2012年4月26日木曜日

マイケル・ウッドフォード氏、「解任」を読んで 二重人格国家・日本


オリンパス事件では思うところが色々あったが、このブログでは株式の話題を優先してあまり取り上げませんでした。多分、これが最初で最後だと思います。

元オリンパスCEOが書いた自らの解任劇。小説の様な描写で引き込まれるように一気読みしました。

オリンパス事件は世間では、バブル時代の財テクの失敗した損失の飛ばし、いかがわしいケイマンファンドを活用した粉飾決算、証券会社の悪知恵、外国人経営者が独断専行して日本の文化に合わない、そういった報道のされ方だったように思います。

しかし、社内の首謀者?たる元代表取締役や取締役および監査役は逮捕されました。にもかかわらず、臨時株主総会は株主の意向?によって、茶番劇の様にあっさり終わってしまいました。

本では一連のM&Aおよび不透明なキャッシュの支払と反社会勢力の関係が示唆されています。内部告発者や「FACTA」の記事もそれをウッドフォード氏に上げていたようです。

もし仮に、バブルの飛ばしだけの話なら、オリンパスを立て直すのにはウッドフォード氏と債権者が協力するのが最もいいと考えるのですが、最大債権者たる「メインバンク」が(著者の認識では)ウッドフォード氏を嫌っていたそうです。

日本人得意の玉虫色決着で終わった本件、なぜ・誰が玉虫色の決着でメリットを得るのか、と考えて行くと、やはりまだ痛い腹を探られたくないグループが存在し、腹を探りまくっていたガイジン経営者を排除したかった、と考えるとスムーズにオリンパス事件全体が流れるような気がしました。

このメインバンクの旧大阪方はバブル期に「向こう傷を恐れるな」と大号令をかけて、大阪の繊維商社を舞台に、反社会的勢力等とも絡み、大きな向こう傷を負っていますね。

この本では、メインバンク、持ち合いの日本株主などの「もたれあい、事なかれ主義、秘密主義」の日本人と「民主的で、高潔で、やさしさと思いやりにあふれた世界に属する」日本人が登場します。
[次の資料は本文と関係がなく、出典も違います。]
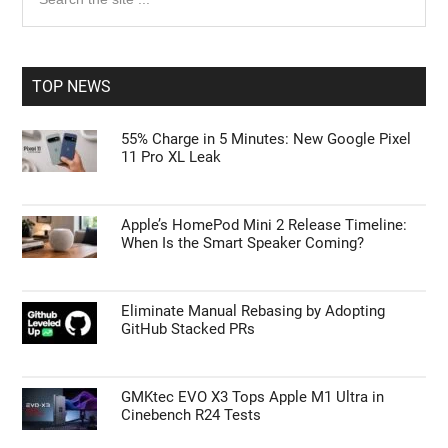
the
Sidebar
site
...
TOP NEWS
55% Charge in 5 Minutes: New Google Pixel
11 Pro XL Leak
Apple’s HomePod Mini 2 Release Timeline:
When Is the Smart Speaker Coming?
Eliminate Manual Rebasing by Adopting
GitHub Stacked PRs
GMKtec EVO X3 Tops Apple M1 Ultra in
Cinebench R24 Tests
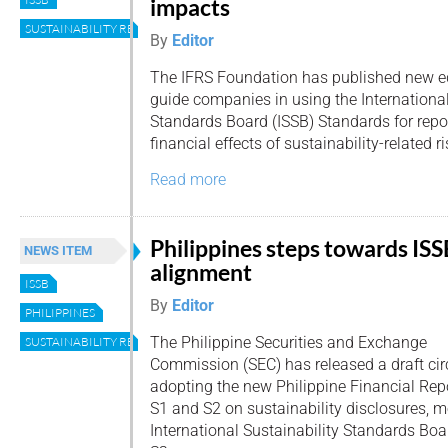
impacts
SUSTAINABILITY REPORTING
By
Editor
The IFRS Foundation has published new ed
guide companies in using the International
Standards Board (ISSB) Standards for repor
financial effects of sustainability-related 
Read more
Philippines steps towards ISS
NEWS ITEM
alignment
ISSB
By
Editor
PHILIPPINES
The Philippine Securities and Exchange
SUSTAINABILITY REPORTING
Commission (SEC) has released a draft circ
adopting the new Philippine Financial Rep
S1 and S2 on sustainability disclosures, m
International Sustainability Standards Boa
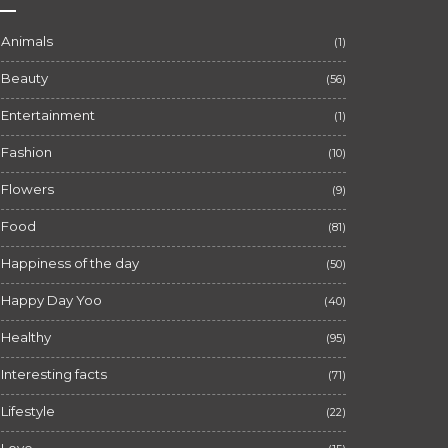
Animals
(1)
Beauty
(56)
Entertainment
(1)
Fashion
(10)
Flowers
(9)
Food
(81)
Happiness of the day
(50)
Happy Day Yoo
(40)
Healthy
(95)
Interesting facts
(71)
Lifestyle
(22)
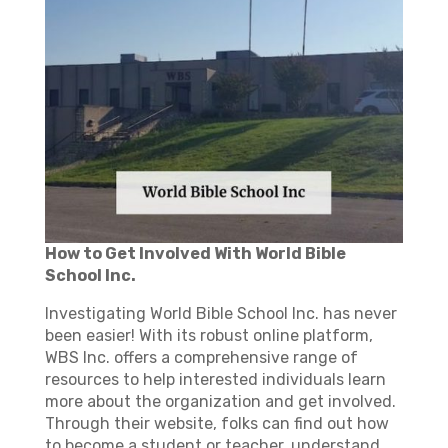
How to Get Involved With World Bible
School Inc.
Investigating World Bible School Inc. has never
been easier! With its robust online platform,
WBS Inc. offers a comprehensive range of
resources to help interested individuals learn
more about the organization and get involved.
Through their website, folks can find out how
to become a student or teacher, understand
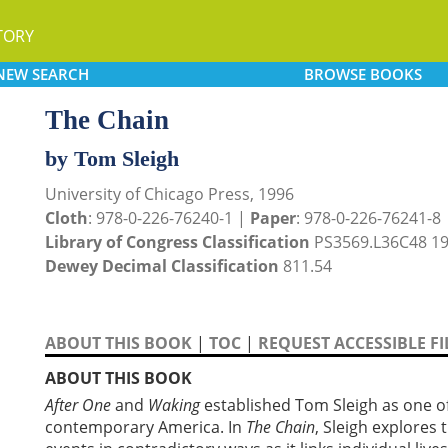
TORY
NEW
SEARCH
BROWSE
BOOKS
The Chain
by Tom Sleigh
University of Chicago Press, 1996
Cloth
: 978-0-226-76240-1 |
Paper
: 978-0-226-76241-8
Library of Congress Classification
PS3569.L36C48 1
Dewey Decimal Classification
811.54
ABOUT THIS BOOK
|
TOC
|
REQUEST ACCESSIBLE FI
ABOUT THIS BOOK
After One
and
Waking
established Tom Sleigh as one o
contemporary America. In
The Chain
, Sleigh explores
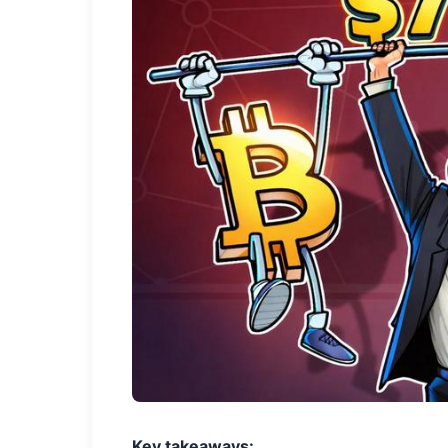
Key takeaways:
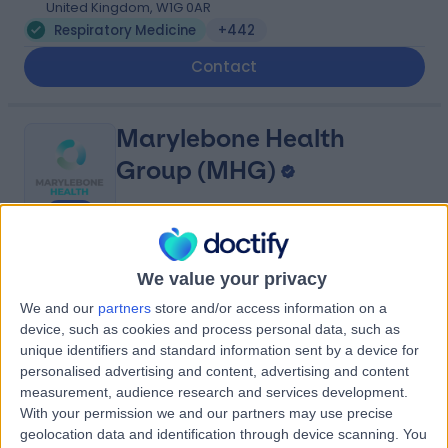
United Kingdom, W1G 0AR
Respiratory Medicine
+442
Contact
Marylebone Health
Group (MHG)
4.95
(
818 reviews
)
/5
We value your privacy
0.14 miles | 76 Harley Street, London, United Kingdom,
We and our
partners
store and/or access information on a
W1G 7HH
device, such as cookies and process personal data, such as
Respiratory Medicine
+114
unique identifiers and standard information sent by a device for
Contact
personalised advertising and content, advertising and content
measurement, audience research and services development.
With your permission we and our partners may use precise
geolocation data and identification through device scanning. You
The Physicians' Clinic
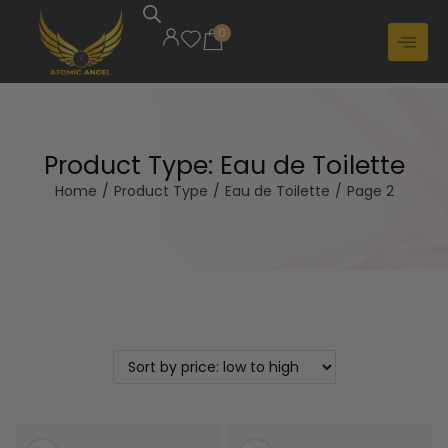
0
Product Type:
Eau de Toilette
Home
/
Product Type
/
Eau de Toilette
/
Page 2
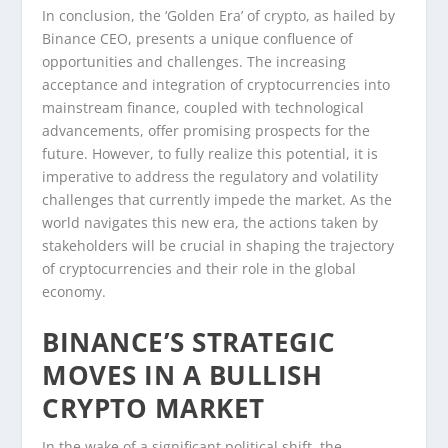
In conclusion, the ‘Golden Era’ of crypto, as hailed by
Binance CEO, presents a unique confluence of
opportunities and challenges. The increasing
acceptance and integration of cryptocurrencies into
mainstream finance, coupled with technological
advancements, offer promising prospects for the
future. However, to fully realize this potential, it is
imperative to address the regulatory and volatility
challenges that currently impede the market. As the
world navigates this new era, the actions taken by
stakeholders will be crucial in shaping the trajectory
of cryptocurrencies and their role in the global
economy.
BINANCE’S STRATEGIC
MOVES IN A BULLISH
CRYPTO MARKET
In the wake of a significant political shift, the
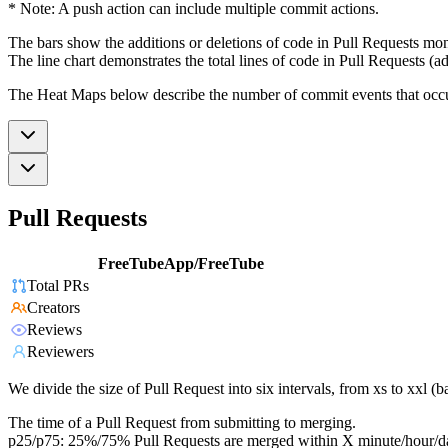
* Note: A push action can include multiple commit actions.
The bars show the additions or deletions of code in Pull Requests mon
The line chart demonstrates the total lines of code in Pull Requests (ad
The Heat Maps below describe the number of commit events that occur 
Pull Requests
FreeTubeApp/FreeTube
Total PRs
Creators
Reviews
Reviewers
We divide the size of Pull Request into six intervals, from xs to xxl 
The time of a Pull Request from submitting to merging.
p25/p75: 25%/75% Pull Requests are merged within X minute/hour/d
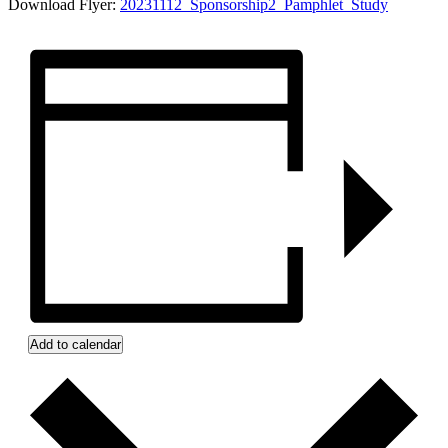
Download Flyer:
20231112_Sponsorship2_Pamphlet_Study
Add to calendar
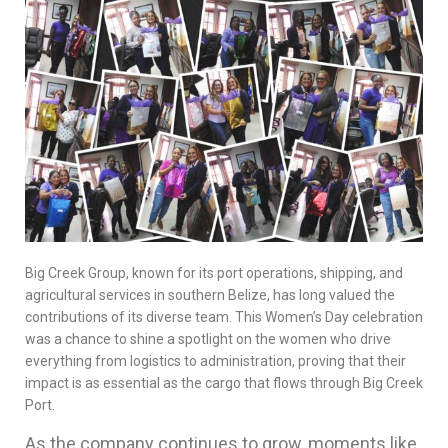
Big Creek Group, known for its port operations, shipping, and
agricultural services in southern Belize, has long valued the
contributions of its diverse team. This Women’s Day celebration
was a chance to shine a spotlight on the women who drive
everything from logistics to administration, proving that their
impact is as essential as the cargo that flows through Big Creek
Port.
As the company continues to grow, moments like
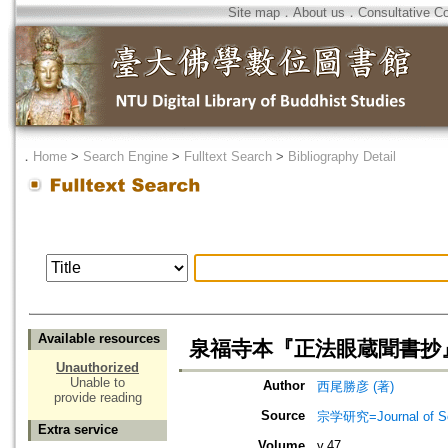
Site map
．
About us
．
Consultative C
．
Home
>
Search Engine
>
Fulltext Search
>
Bibliography Detail
Available resources
泉福寺本『正法眼蔵聞書抄
Unauthorized
Unable to
Author
西尾勝彦 (著)
provide reading
Source
宗学研究=Journal of Sot
Extra service
Volume
v.47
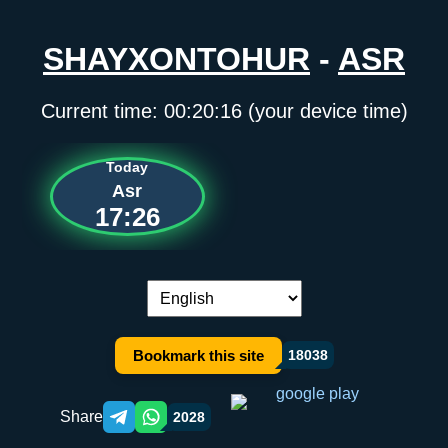
SHAYXONTOHUR
-
ASR
Current time:
00:20:16
(your device time)
Today
Asr
17:26
Language switch:
Bookmark this site
18038
Share
2028
Telegram orqali ulashish
WhatsApp orqali ulashish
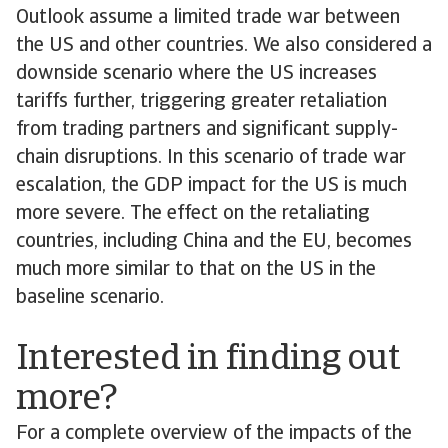
Outlook assume a limited trade war between
the US and other countries. We also considered a
downside scenario where the US increases
tariffs further, triggering greater retaliation
from trading partners and significant supply-
chain disruptions. In this scenario of trade war
escalation, the GDP impact for the US is much
more severe. The effect on the retaliating
countries, including China and the EU, becomes
much more similar to that on the US in the
baseline scenario.
Interested in finding out
more?
For a complete overview of the impacts of the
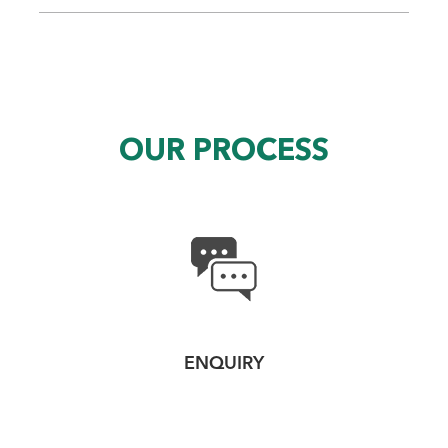
OUR PROCESS
ENQUIRY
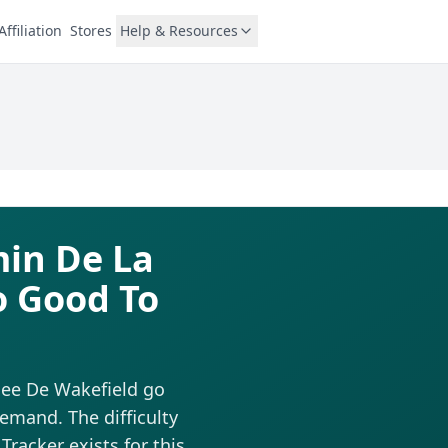
Affiliation
Stores
Help & Resources
min De La
o Good To
lee De Wakefield go
emand. The difficulty
Tracker exists for this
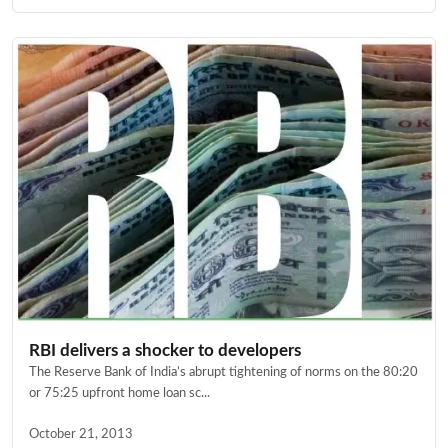
RBI delivers a shocker to developers
The Reserve Bank of India’s abrupt tightening of norms on the 80:20
or 75:25 upfront home loan sc...
October 21, 2013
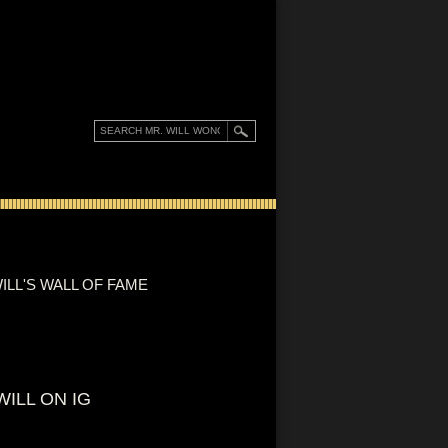
ILL'S WALL OF FAME
WILL ON IG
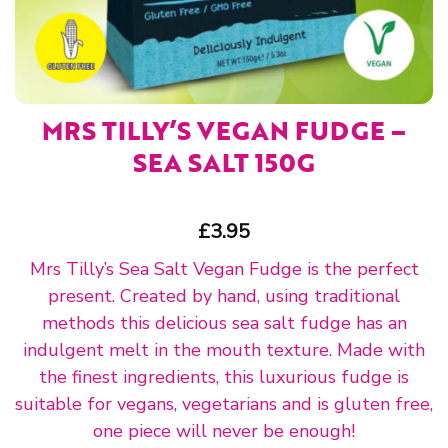
MRS TILLY’S VEGAN FUDGE –
SEA SALT 150G
£
3.95
Mrs Tilly’s Sea Salt Vegan Fudge is the perfect
present. Created by hand, using traditional
methods this delicious sea salt fudge has an
indulgent melt in the mouth texture. Made with
the finest ingredients, this luxurious fudge is
suitable for vegans, vegetarians and is gluten free,
one piece will never be enough!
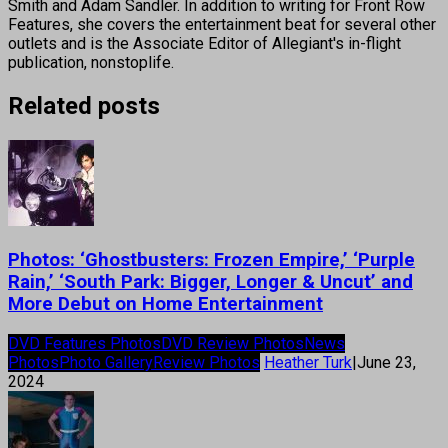
Smith and Adam Sandler. In addition to writing for Front Row
Features, she covers the entertainment beat for several other
outlets and is the Associate Editor of Allegiant's in-flight
publication, nonstoplife.
Related posts
Photos: ‘Ghostbusters: Frozen Empire,’ ‘Purple
Rain,’ ‘South Park: Bigger, Longer & Uncut’ and
More Debut on Home Entertainment
DVD Features Photos
DVD Review Photos
News
Photos
Photo Gallery
Review Photos
Heather Turk
|
June 23,
2024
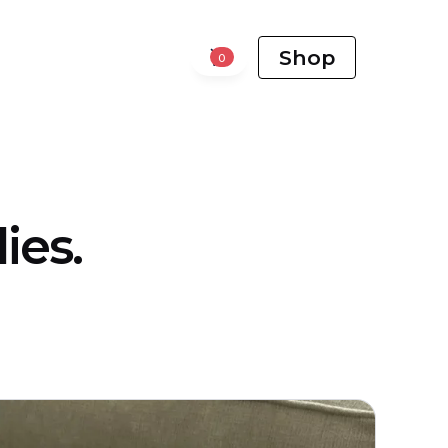
Shop
0
ies.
残念ながら前者の力が大きかったようでした。

この構図は東日本大震災・福島原発においても見られたように思います。

『二重人格国家・日本』(と私が勝手に呼んでいます)がここにあり、本件は日本人の二重人格性が如実に表れていると思います。

同じ過ちを繰り返さないために、一個人が出来ることは何でしょう?「清き一票」を投じるほかありませんが、「民主的で、高潔で、やさしさと思いやりにあふれた世界に属する」日本人が「もたれあい、事なかれ主義、秘密主義」の日本人をリーダーに選出してしまっている、という事実も頭が痛いものです。

曖昧にせず、徹底的に物事を議論する、そんなところから初めていかなければ、いつまでたっても事なかれ主義は続きそうです。